Sweden, despite its large size, is among the least biologically diverse countries in the world. Yet Linnæus assumed that the biological poverty of his home place was the norm. Linnæus’s trips outside Sweden were to the Netherlands, northern France, northern Germany, and England. These regions are slightly more southerly than Sweden, and yet, relatively speaking, they are much the same in terms of their biology. As seen and imagined by Linnæus, Earth’s landscape was, if not uniformly Swedish, at least Swede-ish. It was rainy and cold and populated by deer, mosquitoes, and biting flies and by beech, oak, aspen, willow, and birch trees. It was a landscape of delicate spring flowers, late summer berries, and fungi pressing up out of the ground in the wet fall, just in time to be eaten.

Figure 1.1. Population growth of humans over the last twelve thousand years. Prior to twelve thousand years ago, that is, before 10,000 BCE, human populations are thought to have never numbered more than about 100,000 globally, a tally that would not show up on this graph. Figure by Lauren Nichols.

Before the 1700s, scientists in different places and cultures had different systems for naming life. Linnæus codified and began to implement a universal system, a scientific common tongue, in which each species was given a genus name and a species name in Latin; humans, for example, would be Homo (our genus) sapiens (our species). He then considered the species near at hand. He studied and touched them, bestowing on them, as if in blessing, new names—Linnaean names.

Because Linnæus began renaming species in Sweden, the first species he renamed were Swedish and, more generally, northern European. The Western scientific tradition of naming all of life began with a Swedish bias. Even today, the farther you go from Sweden, the easier it is to discover a species new to science. Nor was Linnæus’s Swedishness his only bias. He was also inescapably human. It couldn’t have been otherwise. As a human, Linnæus tended to study the species around him that visually commanded his attention. Linnæus liked plants and had a particular fascination with their sex parts. But he also studied animals. Within the animal kingdom, vertebrates received most of his focus. Among the vertebrates, Linnæus tended to pay attention to mammals. Within mammals, Linnæus tended to ignore small species, such as the innumerable kinds of mice, preferring to feature bigger species. In general, his focus was either on species that were visually pleasing or obvious to him and to his colleagues, such as flowering plants, or on species that were enough like us in size or behavior to be both easily seen and relatable. In this way, his focus was both Eurocentric and anthropocentric. The scientists that Linnæus trained, and modestly called his “apostles,” for the most part followed in his footsteps and had similar biases. So too have most scientists since. These biases influence not only which species are named first,3 but also which species are studied in detail and especially which species are the subject of conservation efforts.

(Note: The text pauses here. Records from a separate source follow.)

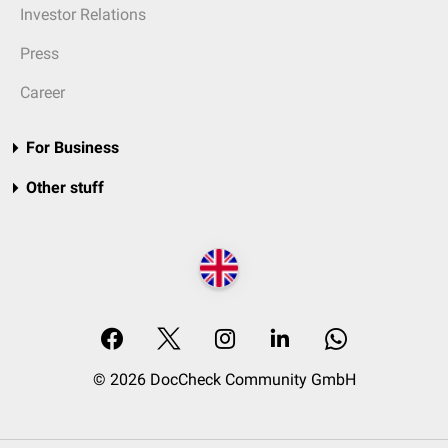
Investor Relations
Press
Career
For Business
Other stuff
© 2026 DocCheck Community GmbH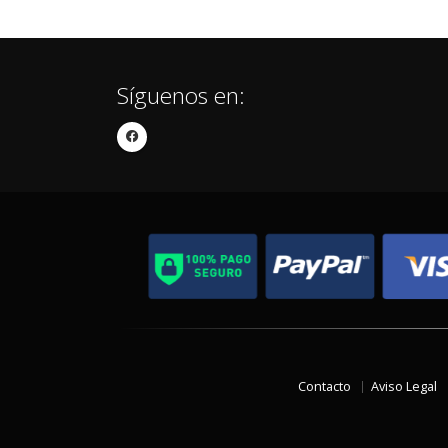
Síguenos en:
Contacto
Aviso Legal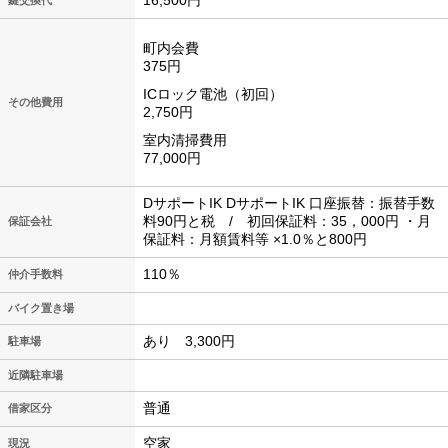
16,500円
鍵交換代
町内会費
375円
ICロック電池（初回）
その他費用
2,750円
室内清掃費用
77,000円
DサポートIK DサポートIK 口座振替：振替手数
料90円と税 / 初回保証料：35，000円 ・月
保証会社
保証料：月額賃料等 ×1.0％と800円
110％
仲介手数料
バイク置き場
あり 3,300円
駐車場
近隣駐車場
普通
借家区分
空家
現況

Figure 1.2. The number of vascular plant species in each of 103 different countries. Note that Sweden is among the least biologically diverse countries with regard to plant diversity. For example, although Colombia is just twice as big as Sweden, it contains roughly twenty times as many plant species as does Sweden. Patterns in the diversity of, for example, birds, mammals, and insects are similar.

The problem with the Eurocentric and anthropocentric biases of science are that they give us a false impression of the world. They lead us to imagine that the species we have studied are a reflection of the world itself, rather than just the part of the world we have chosen to study. Several decades ago, it became clear just how wrong this perception was when scientists started to consider a simple question: “How many species are there on Earth?”

Attempts to answer this question in earnest began with the entomologist Terry Erwin. In the 1970s, Erwin set out to study a group of beetles that live in the tops of tropical rain forest trees in Panama. These tree-living beetles, which most often live at the interface between branches and clouds, are called ground beetles because they were first studied in Europe. In Europe, ground beetles are not terribly diverse, but the species that are present do, indeed, tend to run around on the ground.

In trying to find and identify ground beetles in the sky, Erwin deployed a new method. He would climb up into a tall tree, using ropes, and then spray a fog of pesticide into the canopy of an adjacent tree. Initially, he fogged trees of the species Luehea seemannii. After fogging trees, he returned to the ground and then waited for dead insects to fall. When Erwin tried this method for the first time, the insects fell by the tens of thousands onto tarps that he had stretched out on the forest floor. To his delight, there were ground beetles, but there was also a great deal more.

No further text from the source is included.